Inspiration

Our team was drawn to this challenge due to the bioengineering backgrounds of some of our team members. In many of our chemistry and anatomy classes, we have learned about the application and importance of enzymes. Enzymes affect chemical reactions that are happening in our bodies every day. This project gave us the opportunity to further extend our knowledge and use our computer science skills to solve the challenge. This project is just one of the many pieces of the puzzle that come together to help us understand the complexity of living things.

What it does

Our project takes the reactants and products of a chemical reaction in the form of SMILES and translates it into a machine-readable format. This is done by tokenizing individual molecules for relevant chemical features. The tokenization is inspired by byte-pair-encoding that is utilized in NLP. It is able to recognize recurring subunits across databases that may be of importance. These tokens are then assigned unique IDs using a dictionary so that they can be input into our model. Each reaction is input as a series of tokens. We used a Long short-term memory (LSTM) artificial recurrent neural network (RNN) to train our classifier.

How we built it

We used Google Colab to work in a collaborative coding setting. To translate the given data to meaningful input to our machine, we used SMILES Pair Encoding. SMILES PE learns the vocabulary of SMILES substrings from the ChEMBL dataset and uses the vocabulary to tokenize the values. We then created our own library of the tokens and assigned unique IDs to each token. The IDs/tokens present in each reaction were then input into our model. The model was trained using a LSTM RNN. A model was used to predict the class of the enzyme (the first EC number). The training set was then split by the main class of each reaction and 7 subclass models were trained to predict the subclasses. When evaluating the models, the main model first predicted the class of the reaction; the reaction was then fed into the corresponding submodel to determine the second EC number.

Challenges we ran into

  • Determining a way to represent and quantize the SMILES input

Our team looked at several different methods to extract key features from SMILES such as using DeepChem featurizers. Ultimately we chose to use SMILES PE as it creates chemically explainable and human-readable SMILES substrings to be used as tokens.

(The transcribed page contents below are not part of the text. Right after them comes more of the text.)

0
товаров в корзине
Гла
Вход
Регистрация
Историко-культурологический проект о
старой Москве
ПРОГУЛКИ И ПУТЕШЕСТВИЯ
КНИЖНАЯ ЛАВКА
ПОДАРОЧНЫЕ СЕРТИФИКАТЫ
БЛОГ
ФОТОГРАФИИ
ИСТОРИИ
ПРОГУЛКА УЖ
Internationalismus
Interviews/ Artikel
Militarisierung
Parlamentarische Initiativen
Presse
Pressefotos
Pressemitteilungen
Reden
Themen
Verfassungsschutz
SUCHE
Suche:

  • Determining good hyperparameter values for our RNN

Our team experimented with using different batch sizes, epochs and other hyperparameters to see what gave the best results. A particular challenge was balancing the accuracy of the model with both the risk of overfitting, as well as the runtime of fitting the model.

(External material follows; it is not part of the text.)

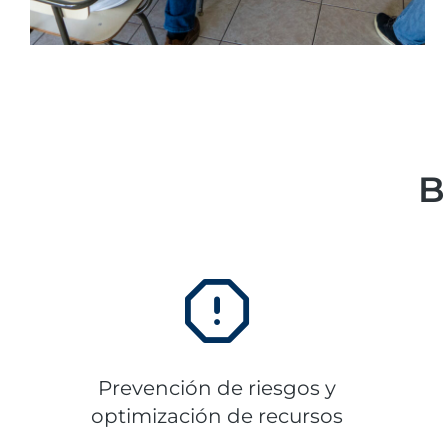
B
Prevención de riesgos y
optimización de recursos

Accomplishments that we're proud of

  • This was everyone on the team's first time making a deep learning (DL) model. It was exciting to see everything come together!
  • This was also our team's first time working with NLP and tokenization! Finding a way to preserve key information and features while quantizing the data was something new and of great importance to us.
  • Our model was able to classify reactions for the first EC number with an accuracy of 79%! We were surprised and excited about this result!
  • For our team, this was one of the first projects that we worked on to bridge the gap between chemistry and computer science. It was interesting to see the intersection between the two fields and the breadth of applications for DL.

What we learned

  • We learned about processing language and string inputs to extract useful and quantifiable features.
  • We learned how to build and test deep learning models using TensorFlow Keras.
  • We learned about different tools and APIs for working with ML such as Google Colab.

Using Google Colab, we were able to run our model using a NVIDIA Tesla K80 GPU. This was incredibly useful, as without the GPU our model would have taken several hours to fit. With the use of Google Colab, we were able to do this in a matter of minutes.

What's next for Denatured

  • Using a larger training dataset to cover more inputs and EC classifications.
  • Considering different DL models to tackle the problem.